If you are teaching in an international school in Thailand, well, then, you have got of expat friends to accompany you to explore Thailand especially when it's going to be long semester holiday, depend on your preference, there're lot more to explore and good deal on food.


----------



## joseph44 (May 4, 2011)

A move to Bangkok.............?
I do have a part-time job in Bangkok (3 days per week), but I'm living in Banglamung (Pattaya).
So, 3 times per week I'm commuting to and from Bangkok; wake up at 5, leave at 5.45 and arrive at work around 7.30-8 a.m.
After work; leave around 5 p.m. and arrive at home around 7.30-8 p.m........a real pain, but I just can't get myself settling in Bangkok. 
Why? Unless I move to some place very close to my workplace it doesn't make sense to move........I'd be stuck in traffic and I wouldn't save a lot of time.
Going shopping takes ages compared to the Pattaya standards.....in and out in 30 minutes. 
Bangkok is a dirty city, which is understandable with 16 million residents........as many as the total population of my home-country. 

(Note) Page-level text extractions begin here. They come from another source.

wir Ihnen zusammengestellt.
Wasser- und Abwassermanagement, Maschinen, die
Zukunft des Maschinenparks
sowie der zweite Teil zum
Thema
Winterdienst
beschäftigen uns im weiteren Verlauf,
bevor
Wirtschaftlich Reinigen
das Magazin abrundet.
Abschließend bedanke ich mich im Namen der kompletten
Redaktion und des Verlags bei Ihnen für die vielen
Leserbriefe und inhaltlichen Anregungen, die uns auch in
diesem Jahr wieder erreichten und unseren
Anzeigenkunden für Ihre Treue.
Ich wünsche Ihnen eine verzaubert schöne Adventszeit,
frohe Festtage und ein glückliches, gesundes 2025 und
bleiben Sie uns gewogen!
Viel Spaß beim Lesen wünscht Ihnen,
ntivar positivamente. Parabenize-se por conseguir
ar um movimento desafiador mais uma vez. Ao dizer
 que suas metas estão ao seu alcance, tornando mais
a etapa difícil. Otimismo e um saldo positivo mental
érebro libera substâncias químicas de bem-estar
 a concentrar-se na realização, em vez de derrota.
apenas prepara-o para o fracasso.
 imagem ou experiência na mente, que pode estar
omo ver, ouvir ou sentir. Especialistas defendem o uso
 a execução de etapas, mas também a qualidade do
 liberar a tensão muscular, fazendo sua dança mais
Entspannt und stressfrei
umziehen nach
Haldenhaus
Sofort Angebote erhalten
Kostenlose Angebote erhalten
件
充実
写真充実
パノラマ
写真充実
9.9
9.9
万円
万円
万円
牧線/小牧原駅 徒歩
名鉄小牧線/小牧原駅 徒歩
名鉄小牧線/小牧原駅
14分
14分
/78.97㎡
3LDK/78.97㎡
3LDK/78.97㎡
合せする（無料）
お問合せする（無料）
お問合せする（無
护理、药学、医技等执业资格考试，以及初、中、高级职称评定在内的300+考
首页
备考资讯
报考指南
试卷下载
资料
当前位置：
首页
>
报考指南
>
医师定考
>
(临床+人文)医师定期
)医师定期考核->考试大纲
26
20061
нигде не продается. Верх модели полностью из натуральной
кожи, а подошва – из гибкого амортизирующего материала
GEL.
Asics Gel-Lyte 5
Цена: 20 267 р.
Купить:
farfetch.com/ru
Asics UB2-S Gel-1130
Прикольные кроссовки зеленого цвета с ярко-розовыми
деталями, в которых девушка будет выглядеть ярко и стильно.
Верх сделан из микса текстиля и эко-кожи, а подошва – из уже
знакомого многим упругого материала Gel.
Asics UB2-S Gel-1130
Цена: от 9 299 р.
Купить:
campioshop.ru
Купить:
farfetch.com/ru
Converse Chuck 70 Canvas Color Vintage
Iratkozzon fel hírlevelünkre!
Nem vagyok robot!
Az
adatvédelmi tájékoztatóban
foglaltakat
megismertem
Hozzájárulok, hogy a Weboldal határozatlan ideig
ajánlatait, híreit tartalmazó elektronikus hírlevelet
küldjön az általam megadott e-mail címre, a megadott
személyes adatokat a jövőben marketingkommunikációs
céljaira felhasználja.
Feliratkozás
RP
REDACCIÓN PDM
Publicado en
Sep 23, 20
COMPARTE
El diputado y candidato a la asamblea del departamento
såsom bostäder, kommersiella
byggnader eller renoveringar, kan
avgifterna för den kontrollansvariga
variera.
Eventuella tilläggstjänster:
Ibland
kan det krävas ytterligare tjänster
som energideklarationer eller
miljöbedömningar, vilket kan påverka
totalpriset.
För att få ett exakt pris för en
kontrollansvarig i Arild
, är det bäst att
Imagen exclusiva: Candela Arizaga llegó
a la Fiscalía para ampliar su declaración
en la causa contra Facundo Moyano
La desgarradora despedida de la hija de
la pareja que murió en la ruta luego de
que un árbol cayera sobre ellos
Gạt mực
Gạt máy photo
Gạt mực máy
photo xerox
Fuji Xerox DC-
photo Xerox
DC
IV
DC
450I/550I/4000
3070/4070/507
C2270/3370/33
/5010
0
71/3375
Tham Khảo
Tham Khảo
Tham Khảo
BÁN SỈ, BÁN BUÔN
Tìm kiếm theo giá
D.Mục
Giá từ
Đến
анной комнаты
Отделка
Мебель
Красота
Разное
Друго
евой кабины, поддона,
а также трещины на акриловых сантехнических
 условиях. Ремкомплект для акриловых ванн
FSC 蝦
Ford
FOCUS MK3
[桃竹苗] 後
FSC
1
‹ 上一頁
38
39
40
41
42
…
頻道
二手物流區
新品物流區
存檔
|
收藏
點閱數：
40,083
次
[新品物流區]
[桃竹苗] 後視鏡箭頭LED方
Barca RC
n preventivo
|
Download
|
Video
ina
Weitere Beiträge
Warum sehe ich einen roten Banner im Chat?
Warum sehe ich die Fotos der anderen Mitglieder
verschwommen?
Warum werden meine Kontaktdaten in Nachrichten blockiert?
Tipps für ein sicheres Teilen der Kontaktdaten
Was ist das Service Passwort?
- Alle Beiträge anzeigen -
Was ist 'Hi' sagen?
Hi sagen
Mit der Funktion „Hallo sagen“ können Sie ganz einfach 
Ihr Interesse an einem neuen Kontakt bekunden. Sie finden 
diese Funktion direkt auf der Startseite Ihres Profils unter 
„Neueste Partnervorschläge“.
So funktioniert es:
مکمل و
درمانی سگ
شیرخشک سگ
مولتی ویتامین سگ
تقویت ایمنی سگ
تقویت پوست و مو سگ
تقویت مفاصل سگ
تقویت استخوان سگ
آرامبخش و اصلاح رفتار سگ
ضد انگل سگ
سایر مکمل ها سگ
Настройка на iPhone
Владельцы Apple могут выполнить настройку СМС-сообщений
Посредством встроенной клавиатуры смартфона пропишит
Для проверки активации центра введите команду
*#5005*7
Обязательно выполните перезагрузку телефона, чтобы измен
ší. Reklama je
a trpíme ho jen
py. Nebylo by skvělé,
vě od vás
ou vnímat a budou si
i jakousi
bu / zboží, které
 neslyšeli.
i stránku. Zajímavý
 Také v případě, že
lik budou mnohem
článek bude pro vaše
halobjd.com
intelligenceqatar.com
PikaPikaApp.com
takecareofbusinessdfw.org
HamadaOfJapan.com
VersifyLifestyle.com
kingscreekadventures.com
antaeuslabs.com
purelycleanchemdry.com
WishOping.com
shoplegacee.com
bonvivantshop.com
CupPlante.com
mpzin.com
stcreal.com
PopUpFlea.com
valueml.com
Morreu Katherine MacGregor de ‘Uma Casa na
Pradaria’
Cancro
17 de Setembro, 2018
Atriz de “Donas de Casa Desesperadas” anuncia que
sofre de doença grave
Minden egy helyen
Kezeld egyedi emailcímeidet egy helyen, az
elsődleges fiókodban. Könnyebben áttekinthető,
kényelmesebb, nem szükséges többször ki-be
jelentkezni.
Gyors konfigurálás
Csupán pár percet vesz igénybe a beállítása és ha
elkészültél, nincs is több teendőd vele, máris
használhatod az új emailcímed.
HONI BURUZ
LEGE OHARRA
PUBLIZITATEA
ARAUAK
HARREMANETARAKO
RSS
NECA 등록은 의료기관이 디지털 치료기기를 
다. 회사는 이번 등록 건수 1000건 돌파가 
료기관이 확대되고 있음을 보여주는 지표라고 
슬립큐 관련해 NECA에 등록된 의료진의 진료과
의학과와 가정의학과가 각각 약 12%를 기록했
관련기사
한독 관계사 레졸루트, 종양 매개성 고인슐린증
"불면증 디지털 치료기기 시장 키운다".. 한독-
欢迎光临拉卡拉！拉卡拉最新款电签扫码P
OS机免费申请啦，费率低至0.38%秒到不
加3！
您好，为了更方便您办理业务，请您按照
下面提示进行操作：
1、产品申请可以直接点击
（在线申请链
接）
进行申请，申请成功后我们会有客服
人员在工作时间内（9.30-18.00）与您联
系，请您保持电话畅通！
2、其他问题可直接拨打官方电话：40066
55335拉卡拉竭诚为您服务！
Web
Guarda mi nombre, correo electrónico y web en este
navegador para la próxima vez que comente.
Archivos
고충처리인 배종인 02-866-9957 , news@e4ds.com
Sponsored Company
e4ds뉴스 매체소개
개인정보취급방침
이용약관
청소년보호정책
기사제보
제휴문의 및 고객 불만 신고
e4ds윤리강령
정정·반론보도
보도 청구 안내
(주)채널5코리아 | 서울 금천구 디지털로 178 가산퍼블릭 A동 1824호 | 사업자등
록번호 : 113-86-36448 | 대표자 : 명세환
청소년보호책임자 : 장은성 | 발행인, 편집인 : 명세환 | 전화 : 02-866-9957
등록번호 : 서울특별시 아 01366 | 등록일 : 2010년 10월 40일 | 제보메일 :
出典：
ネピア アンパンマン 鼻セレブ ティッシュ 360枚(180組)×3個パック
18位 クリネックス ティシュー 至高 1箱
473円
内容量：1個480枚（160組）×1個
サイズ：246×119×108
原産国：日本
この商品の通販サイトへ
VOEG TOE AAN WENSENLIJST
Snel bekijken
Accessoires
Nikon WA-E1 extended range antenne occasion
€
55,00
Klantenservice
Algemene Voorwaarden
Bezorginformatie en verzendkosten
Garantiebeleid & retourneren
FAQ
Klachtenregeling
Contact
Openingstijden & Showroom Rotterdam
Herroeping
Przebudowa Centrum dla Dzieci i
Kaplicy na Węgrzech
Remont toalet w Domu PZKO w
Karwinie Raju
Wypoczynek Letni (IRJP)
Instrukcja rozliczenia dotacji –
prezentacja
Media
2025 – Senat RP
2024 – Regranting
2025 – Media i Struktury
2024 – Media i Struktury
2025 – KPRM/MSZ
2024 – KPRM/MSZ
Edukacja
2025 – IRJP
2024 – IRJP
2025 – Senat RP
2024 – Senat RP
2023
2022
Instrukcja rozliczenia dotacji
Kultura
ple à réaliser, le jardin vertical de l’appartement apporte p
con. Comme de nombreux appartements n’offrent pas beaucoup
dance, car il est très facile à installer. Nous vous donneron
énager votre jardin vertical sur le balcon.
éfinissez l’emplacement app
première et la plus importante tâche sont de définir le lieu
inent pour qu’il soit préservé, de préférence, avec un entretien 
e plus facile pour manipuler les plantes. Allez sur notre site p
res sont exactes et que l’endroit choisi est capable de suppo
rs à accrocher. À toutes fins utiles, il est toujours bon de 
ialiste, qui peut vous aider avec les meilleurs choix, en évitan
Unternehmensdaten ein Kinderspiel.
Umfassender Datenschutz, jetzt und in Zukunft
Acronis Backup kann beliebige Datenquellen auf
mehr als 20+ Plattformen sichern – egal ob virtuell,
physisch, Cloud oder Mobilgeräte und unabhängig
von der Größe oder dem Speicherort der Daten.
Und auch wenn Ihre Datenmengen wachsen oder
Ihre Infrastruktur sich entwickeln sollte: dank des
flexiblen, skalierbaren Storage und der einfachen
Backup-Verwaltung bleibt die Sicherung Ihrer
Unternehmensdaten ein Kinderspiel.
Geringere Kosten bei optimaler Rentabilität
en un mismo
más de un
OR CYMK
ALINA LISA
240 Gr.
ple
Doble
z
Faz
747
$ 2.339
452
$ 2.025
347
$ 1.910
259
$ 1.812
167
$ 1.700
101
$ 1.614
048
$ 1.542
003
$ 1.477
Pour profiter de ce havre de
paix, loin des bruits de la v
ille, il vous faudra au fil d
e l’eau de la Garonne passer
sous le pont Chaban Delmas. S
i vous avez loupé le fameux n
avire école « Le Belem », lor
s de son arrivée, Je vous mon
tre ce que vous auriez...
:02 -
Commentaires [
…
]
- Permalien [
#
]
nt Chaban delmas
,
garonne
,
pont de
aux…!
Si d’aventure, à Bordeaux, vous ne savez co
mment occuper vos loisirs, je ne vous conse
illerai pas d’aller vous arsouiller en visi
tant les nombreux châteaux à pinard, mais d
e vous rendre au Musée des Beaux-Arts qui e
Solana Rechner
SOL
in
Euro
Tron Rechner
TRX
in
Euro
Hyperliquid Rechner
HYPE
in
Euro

So, in brief: I don't like Bangkok, but there are plenty of people who adore Bangkok for what it is.......lively, never sleeping, multi-cultural and always someone to hook up with


----------



## Thai Bigfoot (Aug 29, 2009)

Chilli-bean said:


> Hello everyone, this is my first post. I have just found out that I've been offered a job teaching in Bangkok. How have people found the move there? It's going to be such an exciting adventure.


Be careful on that job offer. It just sounds too easy.
Remember, scams to separate you from your money are rampant.


----------